Source data
_ _ _ _ _ _ _

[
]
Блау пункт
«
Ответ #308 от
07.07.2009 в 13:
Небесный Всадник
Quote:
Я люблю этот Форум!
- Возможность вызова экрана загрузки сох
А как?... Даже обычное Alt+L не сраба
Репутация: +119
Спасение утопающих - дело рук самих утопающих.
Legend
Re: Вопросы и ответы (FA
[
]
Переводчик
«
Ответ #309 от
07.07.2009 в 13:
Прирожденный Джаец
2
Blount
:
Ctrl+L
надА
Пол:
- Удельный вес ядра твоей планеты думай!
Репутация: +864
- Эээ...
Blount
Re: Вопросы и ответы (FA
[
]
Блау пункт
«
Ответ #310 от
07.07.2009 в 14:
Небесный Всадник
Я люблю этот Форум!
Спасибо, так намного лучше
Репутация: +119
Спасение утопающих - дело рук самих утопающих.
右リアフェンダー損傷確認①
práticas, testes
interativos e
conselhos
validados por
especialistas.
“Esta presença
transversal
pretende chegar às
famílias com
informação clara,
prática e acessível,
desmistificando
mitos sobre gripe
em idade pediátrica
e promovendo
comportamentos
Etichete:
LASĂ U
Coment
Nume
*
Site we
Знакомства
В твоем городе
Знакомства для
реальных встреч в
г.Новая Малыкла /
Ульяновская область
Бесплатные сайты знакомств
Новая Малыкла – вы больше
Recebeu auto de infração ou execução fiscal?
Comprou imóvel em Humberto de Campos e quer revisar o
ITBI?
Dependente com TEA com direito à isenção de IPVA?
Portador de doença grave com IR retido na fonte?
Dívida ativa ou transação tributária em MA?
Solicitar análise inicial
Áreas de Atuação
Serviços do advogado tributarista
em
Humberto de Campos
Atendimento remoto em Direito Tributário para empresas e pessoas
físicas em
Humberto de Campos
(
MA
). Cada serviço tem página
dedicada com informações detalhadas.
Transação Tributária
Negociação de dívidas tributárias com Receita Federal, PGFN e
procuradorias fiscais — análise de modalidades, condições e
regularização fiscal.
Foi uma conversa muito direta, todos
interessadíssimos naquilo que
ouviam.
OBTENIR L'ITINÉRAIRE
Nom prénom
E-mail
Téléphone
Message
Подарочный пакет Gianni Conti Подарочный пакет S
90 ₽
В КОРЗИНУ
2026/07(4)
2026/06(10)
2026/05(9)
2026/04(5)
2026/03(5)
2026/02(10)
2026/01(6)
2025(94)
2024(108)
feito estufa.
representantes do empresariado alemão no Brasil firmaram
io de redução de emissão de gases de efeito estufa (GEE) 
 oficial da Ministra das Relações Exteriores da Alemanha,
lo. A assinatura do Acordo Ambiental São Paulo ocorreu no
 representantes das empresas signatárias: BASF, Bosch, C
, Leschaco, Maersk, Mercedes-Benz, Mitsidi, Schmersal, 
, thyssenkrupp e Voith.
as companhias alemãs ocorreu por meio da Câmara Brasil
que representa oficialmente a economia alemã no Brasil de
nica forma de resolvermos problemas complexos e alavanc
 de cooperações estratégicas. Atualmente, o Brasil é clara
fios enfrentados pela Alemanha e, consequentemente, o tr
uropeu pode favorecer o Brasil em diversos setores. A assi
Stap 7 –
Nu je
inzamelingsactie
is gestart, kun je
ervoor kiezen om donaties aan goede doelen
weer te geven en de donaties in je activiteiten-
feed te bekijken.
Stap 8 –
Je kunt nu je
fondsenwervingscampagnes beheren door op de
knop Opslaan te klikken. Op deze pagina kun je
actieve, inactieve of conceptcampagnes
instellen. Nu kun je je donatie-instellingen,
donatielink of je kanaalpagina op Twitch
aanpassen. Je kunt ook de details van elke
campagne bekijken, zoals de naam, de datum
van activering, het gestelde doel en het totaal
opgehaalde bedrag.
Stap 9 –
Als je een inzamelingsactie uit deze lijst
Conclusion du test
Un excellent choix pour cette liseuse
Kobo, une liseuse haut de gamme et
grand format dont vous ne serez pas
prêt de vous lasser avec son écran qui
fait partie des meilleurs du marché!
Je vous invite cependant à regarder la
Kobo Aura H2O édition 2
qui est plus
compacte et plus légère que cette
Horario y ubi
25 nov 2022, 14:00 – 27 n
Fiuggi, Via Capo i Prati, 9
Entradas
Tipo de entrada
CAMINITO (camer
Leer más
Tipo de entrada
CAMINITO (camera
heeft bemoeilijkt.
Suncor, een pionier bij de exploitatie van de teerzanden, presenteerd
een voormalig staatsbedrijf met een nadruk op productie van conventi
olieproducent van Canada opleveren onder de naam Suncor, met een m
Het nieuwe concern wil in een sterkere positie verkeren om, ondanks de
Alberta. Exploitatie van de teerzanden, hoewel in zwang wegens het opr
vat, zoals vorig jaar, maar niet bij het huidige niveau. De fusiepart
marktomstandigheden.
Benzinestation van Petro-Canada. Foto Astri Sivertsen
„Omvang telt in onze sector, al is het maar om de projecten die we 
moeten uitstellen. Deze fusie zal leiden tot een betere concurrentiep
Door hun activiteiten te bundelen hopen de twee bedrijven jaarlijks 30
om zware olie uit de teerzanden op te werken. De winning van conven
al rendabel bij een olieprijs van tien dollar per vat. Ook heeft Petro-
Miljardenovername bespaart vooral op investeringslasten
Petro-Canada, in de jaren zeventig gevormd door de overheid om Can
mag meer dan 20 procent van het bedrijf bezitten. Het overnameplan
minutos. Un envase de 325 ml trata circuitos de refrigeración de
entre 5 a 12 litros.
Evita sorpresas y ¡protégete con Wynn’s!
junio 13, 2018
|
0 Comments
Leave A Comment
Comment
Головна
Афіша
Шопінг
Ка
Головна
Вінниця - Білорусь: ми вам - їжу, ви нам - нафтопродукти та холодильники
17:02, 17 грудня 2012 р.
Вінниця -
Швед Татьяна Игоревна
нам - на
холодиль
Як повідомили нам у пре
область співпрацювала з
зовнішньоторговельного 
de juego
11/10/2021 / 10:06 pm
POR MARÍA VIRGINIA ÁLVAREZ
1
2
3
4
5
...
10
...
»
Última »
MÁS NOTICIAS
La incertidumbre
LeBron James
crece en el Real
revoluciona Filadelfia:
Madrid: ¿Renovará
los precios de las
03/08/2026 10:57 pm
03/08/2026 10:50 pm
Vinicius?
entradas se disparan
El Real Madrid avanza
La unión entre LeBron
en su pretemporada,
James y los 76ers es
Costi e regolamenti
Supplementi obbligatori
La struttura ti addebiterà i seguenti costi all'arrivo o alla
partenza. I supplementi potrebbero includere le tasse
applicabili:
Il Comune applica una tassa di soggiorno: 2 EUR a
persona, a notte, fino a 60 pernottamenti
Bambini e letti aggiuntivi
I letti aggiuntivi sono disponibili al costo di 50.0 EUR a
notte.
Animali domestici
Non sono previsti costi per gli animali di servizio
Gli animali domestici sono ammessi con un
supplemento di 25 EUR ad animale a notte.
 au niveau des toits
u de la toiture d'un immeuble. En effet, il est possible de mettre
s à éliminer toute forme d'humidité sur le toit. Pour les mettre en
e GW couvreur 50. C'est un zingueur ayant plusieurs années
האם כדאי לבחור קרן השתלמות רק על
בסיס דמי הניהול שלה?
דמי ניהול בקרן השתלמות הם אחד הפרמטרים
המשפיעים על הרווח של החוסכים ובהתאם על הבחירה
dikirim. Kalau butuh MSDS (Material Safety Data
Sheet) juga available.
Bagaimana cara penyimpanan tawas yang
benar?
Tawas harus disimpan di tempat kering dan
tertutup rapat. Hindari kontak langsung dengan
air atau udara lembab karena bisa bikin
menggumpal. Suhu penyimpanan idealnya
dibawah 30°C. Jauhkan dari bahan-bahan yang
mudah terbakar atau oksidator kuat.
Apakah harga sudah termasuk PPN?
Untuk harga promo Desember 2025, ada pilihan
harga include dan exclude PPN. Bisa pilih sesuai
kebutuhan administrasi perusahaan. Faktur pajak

_ _ _ _ _ _ _

The required output is the lines from the one holding "דמי ניהול בקרן השתלמות הם אחד הפרמטרים" through the last line of the entries above, copied exactly.

## Exercise answer
דמי ניהול בקרן השתלמות הם אחד הפרמטרים
המשפיעים על הרווח של החוסכים ובהתאם על הבחירה
dikirim. Kalau butuh MSDS (Material Safety Data
Sheet) juga available.
Bagaimana cara penyimpanan tawas yang
benar?
Tawas harus disimpan di tempat kering dan
tertutup rapat. Hindari kontak langsung dengan
air atau udara lembab karena bisa bikin
menggumpal. Suhu penyimpanan idealnya
dibawah 30°C. Jauhkan dari bahan-bahan yang
mudah terbakar atau oksidator kuat.
Apakah harga sudah termasuk PPN?
Untuk harga promo Desember 2025, ada pilihan
harga include dan exclude PPN. Bisa pilih sesuai
kebutuhan administrasi perusahaan. Faktur pajak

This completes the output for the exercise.